[[ Records provided, beginning ]]

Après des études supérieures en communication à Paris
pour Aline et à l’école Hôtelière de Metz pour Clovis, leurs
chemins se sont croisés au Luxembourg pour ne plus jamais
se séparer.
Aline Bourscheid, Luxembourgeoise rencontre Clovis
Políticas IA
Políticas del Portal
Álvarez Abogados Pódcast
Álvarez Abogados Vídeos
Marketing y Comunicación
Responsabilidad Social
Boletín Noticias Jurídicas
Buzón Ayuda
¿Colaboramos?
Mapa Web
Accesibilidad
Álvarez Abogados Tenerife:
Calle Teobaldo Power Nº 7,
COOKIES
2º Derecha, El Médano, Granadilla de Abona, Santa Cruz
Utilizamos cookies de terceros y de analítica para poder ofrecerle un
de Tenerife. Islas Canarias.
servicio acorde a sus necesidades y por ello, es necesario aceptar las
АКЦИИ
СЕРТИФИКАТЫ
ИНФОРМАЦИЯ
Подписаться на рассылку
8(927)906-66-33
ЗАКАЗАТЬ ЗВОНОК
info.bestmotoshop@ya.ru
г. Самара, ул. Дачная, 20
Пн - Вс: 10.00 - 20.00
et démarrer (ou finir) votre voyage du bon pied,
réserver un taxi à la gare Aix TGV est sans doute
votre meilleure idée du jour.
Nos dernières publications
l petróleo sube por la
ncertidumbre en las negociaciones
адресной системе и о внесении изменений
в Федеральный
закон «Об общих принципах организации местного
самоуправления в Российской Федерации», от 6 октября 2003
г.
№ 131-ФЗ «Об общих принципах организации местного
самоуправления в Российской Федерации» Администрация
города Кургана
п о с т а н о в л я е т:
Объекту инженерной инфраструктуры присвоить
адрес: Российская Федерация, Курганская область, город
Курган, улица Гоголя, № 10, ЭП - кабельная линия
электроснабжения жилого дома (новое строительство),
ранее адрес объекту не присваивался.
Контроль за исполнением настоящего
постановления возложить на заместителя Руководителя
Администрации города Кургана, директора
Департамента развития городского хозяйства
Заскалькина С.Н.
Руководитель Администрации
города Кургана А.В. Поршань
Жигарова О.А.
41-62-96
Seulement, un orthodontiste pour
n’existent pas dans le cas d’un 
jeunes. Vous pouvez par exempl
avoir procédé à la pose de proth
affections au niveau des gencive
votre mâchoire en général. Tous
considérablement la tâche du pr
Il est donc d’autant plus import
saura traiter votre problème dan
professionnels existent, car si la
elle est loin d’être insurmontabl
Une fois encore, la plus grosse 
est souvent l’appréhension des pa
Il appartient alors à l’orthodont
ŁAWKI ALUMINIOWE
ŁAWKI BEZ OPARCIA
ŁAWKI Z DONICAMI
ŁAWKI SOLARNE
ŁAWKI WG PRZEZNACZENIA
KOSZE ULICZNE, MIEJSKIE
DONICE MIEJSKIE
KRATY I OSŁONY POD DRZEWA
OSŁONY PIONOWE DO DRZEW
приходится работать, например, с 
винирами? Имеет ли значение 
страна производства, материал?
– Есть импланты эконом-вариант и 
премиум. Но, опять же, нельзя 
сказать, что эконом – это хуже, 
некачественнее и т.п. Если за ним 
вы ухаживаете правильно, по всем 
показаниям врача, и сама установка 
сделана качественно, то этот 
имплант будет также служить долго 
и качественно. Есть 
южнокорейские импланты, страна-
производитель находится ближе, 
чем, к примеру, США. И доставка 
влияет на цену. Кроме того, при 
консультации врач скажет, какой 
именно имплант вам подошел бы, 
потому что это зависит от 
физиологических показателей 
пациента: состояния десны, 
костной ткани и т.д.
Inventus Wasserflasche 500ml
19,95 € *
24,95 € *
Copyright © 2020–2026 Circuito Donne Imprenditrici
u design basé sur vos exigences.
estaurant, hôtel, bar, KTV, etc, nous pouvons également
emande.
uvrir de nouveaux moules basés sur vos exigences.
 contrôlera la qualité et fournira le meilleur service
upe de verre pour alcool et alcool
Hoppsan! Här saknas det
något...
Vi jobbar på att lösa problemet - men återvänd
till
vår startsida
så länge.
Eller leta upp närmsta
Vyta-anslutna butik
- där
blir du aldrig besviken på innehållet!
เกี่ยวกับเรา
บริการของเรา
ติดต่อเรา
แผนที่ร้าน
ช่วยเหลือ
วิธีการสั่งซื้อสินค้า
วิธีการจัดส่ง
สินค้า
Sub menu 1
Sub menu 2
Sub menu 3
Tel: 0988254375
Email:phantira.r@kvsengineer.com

[[ Records provided, end ]]

◆ Task to carry out ◆
Repeat back the data above, exact to the last character.

◆ Answer area ◆
Après des études supérieures en communication à Paris
pour Aline et à l’école Hôtelière de Metz pour Clovis, leurs
chemins se sont croisés au Luxembourg pour ne plus jamais
se séparer.
Aline Bourscheid, Luxembourgeoise rencontre Clovis
Políticas IA
Políticas del Portal
Álvarez Abogados Pódcast
Álvarez Abogados Vídeos
Marketing y Comunicación
Responsabilidad Social
Boletín Noticias Jurídicas
Buzón Ayuda
¿Colaboramos?
Mapa Web
Accesibilidad
Álvarez Abogados Tenerife:
Calle Teobaldo Power Nº 7,
COOKIES
2º Derecha, El Médano, Granadilla de Abona, Santa Cruz
Utilizamos cookies de terceros y de analítica para poder ofrecerle un
de Tenerife. Islas Canarias.
servicio acorde a sus necesidades y por ello, es necesario aceptar las
АКЦИИ
СЕРТИФИКАТЫ
ИНФОРМАЦИЯ
Подписаться на рассылку
8(927)906-66-33
ЗАКАЗАТЬ ЗВОНОК
info.bestmotoshop@ya.ru
г. Самара, ул. Дачная, 20
Пн - Вс: 10.00 - 20.00
et démarrer (ou finir) votre voyage du bon pied,
réserver un taxi à la gare Aix TGV est sans doute
votre meilleure idée du jour.
Nos dernières publications
l petróleo sube por la
ncertidumbre en las negociaciones
адресной системе и о внесении изменений
в Федеральный
закон «Об общих принципах организации местного
самоуправления в Российской Федерации», от 6 октября 2003
г.
№ 131-ФЗ «Об общих принципах организации местного
самоуправления в Российской Федерации» Администрация
города Кургана
п о с т а н о в л я е т:
Объекту инженерной инфраструктуры присвоить
адрес: Российская Федерация, Курганская область, город
Курган, улица Гоголя, № 10, ЭП - кабельная линия
электроснабжения жилого дома (новое строительство),
ранее адрес объекту не присваивался.
Контроль за исполнением настоящего
постановления возложить на заместителя Руководителя
Администрации города Кургана, директора
Департамента развития городского хозяйства
Заскалькина С.Н.
Руководитель Администрации
города Кургана А.В. Поршань
Жигарова О.А.
41-62-96
Seulement, un orthodontiste pour
n’existent pas dans le cas d’un 
jeunes. Vous pouvez par exempl
avoir procédé à la pose de proth
affections au niveau des gencive
votre mâchoire en général. Tous
considérablement la tâche du pr
Il est donc d’autant plus import
saura traiter votre problème dan
professionnels existent, car si la
elle est loin d’être insurmontabl
Une fois encore, la plus grosse 
est souvent l’appréhension des pa
Il appartient alors à l’orthodont
ŁAWKI ALUMINIOWE
ŁAWKI BEZ OPARCIA
ŁAWKI Z DONICAMI
ŁAWKI SOLARNE
ŁAWKI WG PRZEZNACZENIA
KOSZE ULICZNE, MIEJSKIE
DONICE MIEJSKIE
KRATY I OSŁONY POD DRZEWA
OSŁONY PIONOWE DO DRZEW
приходится работать, например, с 
винирами? Имеет ли значение 
страна производства, материал?
– Есть импланты эконом-вариант и 
премиум. Но, опять же, нельзя 
сказать, что эконом – это хуже, 
некачественнее и т.п. Если за ним 
вы ухаживаете правильно, по всем 
показаниям врача, и сама установка 
сделана качественно, то этот 
имплант будет также служить долго 
и качественно. Есть 
южнокорейские импланты, страна-
производитель находится ближе, 
чем, к примеру, США. И доставка 
влияет на цену. Кроме того, при 
консультации врач скажет, какой 
именно имплант вам подошел бы, 
потому что это зависит от 
физиологических показателей 
пациента: состояния десны, 
костной ткани и т.д.
Inventus Wasserflasche 500ml
19,95 € *
24,95 € *
Copyright © 2020–2026 Circuito Donne Imprenditrici
u design basé sur vos exigences.
estaurant, hôtel, bar, KTV, etc, nous pouvons également
emande.
uvrir de nouveaux moules basés sur vos exigences.
 contrôlera la qualité et fournira le meilleur service
upe de verre pour alcool et alcool
Hoppsan! Här saknas det
något...
Vi jobbar på att lösa problemet - men återvänd
till
vår startsida
så länge.
Eller leta upp närmsta
Vyta-anslutna butik
- där
blir du aldrig besviken på innehållet!
เกี่ยวกับเรา
บริการของเรา
ติดต่อเรา
แผนที่ร้าน
ช่วยเหลือ
วิธีการสั่งซื้อสินค้า
วิธีการจัดส่ง
สินค้า
Sub menu 1
Sub menu 2
Sub menu 3
Tel: 0988254375
Email:phantira.r@kvsengineer.com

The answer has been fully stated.